Activity: Go to the line containing "Mbyllet telenovela, Vinicius Jr" in the records below and print it and every following line exactly, on through the line containing "ndırır. İletişim formu", then stop.

Stored data entries:
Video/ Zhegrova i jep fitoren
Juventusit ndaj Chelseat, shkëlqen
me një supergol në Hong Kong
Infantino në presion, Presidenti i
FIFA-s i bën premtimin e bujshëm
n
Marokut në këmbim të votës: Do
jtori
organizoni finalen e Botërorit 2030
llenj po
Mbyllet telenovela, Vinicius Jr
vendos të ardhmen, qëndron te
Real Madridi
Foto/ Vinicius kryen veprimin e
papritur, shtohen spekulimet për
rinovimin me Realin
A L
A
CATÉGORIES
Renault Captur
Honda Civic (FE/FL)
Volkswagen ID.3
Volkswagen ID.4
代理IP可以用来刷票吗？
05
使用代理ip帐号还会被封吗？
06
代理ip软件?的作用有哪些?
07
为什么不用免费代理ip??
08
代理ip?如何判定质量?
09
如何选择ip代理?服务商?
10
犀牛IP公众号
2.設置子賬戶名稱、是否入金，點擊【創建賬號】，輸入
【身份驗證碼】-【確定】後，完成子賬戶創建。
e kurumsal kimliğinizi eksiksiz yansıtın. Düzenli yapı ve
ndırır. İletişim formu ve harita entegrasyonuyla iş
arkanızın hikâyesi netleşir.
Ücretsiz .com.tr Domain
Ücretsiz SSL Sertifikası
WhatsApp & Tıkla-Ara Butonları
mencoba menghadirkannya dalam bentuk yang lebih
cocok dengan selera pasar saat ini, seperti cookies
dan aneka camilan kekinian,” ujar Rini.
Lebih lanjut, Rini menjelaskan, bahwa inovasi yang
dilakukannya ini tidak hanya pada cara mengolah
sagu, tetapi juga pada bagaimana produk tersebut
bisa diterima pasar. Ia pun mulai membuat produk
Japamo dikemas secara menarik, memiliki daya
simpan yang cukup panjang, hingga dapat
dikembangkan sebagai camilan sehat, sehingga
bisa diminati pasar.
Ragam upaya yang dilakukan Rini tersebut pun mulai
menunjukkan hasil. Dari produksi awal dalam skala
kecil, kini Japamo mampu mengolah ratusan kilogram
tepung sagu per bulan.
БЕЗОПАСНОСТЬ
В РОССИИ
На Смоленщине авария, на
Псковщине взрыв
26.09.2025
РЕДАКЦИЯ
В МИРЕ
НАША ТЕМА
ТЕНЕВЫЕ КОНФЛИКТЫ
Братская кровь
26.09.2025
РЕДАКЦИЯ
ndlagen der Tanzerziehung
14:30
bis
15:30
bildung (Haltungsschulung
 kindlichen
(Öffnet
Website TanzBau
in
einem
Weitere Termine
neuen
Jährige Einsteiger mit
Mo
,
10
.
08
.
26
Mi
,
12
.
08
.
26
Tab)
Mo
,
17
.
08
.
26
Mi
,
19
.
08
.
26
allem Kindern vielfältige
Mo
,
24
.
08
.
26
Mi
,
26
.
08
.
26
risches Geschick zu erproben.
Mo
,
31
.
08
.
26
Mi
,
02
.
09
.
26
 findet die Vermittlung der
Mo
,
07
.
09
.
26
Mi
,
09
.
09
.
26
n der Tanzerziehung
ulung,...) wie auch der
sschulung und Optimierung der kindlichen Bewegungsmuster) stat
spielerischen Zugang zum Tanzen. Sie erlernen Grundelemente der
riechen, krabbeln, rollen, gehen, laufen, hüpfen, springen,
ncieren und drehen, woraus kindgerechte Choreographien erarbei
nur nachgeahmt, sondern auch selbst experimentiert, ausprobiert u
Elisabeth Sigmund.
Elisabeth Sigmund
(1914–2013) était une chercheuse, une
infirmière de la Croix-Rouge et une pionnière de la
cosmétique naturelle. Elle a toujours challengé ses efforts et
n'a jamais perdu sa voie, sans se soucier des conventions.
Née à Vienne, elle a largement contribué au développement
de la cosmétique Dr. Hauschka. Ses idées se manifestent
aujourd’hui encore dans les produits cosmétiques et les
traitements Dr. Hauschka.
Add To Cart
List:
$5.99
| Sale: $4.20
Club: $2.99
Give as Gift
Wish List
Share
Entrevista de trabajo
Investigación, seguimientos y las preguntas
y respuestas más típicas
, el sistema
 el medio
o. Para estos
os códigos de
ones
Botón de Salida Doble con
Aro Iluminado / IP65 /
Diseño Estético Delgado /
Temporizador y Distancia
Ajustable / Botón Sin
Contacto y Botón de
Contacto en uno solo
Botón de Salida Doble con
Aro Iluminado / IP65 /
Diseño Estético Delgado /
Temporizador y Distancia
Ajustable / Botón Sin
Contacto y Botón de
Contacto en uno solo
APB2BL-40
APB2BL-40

Solved problem:
Mbyllet telenovela, Vinicius Jr
vendos të ardhmen, qëndron te
Real Madridi
Foto/ Vinicius kryen veprimin e
papritur, shtohen spekulimet për
rinovimin me Realin
A L
A
CATÉGORIES
Renault Captur
Honda Civic (FE/FL)
Volkswagen ID.3
Volkswagen ID.4
代理IP可以用来刷票吗？
05
使用代理ip帐号还会被封吗？
06
代理ip软件?的作用有哪些?
07
为什么不用免费代理ip??
08
代理ip?如何判定质量?
09
如何选择ip代理?服务商?
10
犀牛IP公众号
2.設置子賬戶名稱、是否入金，點擊【創建賬號】，輸入
【身份驗證碼】-【確定】後，完成子賬戶創建。
e kurumsal kimliğinizi eksiksiz yansıtın. Düzenli yapı ve
ndırır. İletişim formu ve harita entegrasyonuyla iş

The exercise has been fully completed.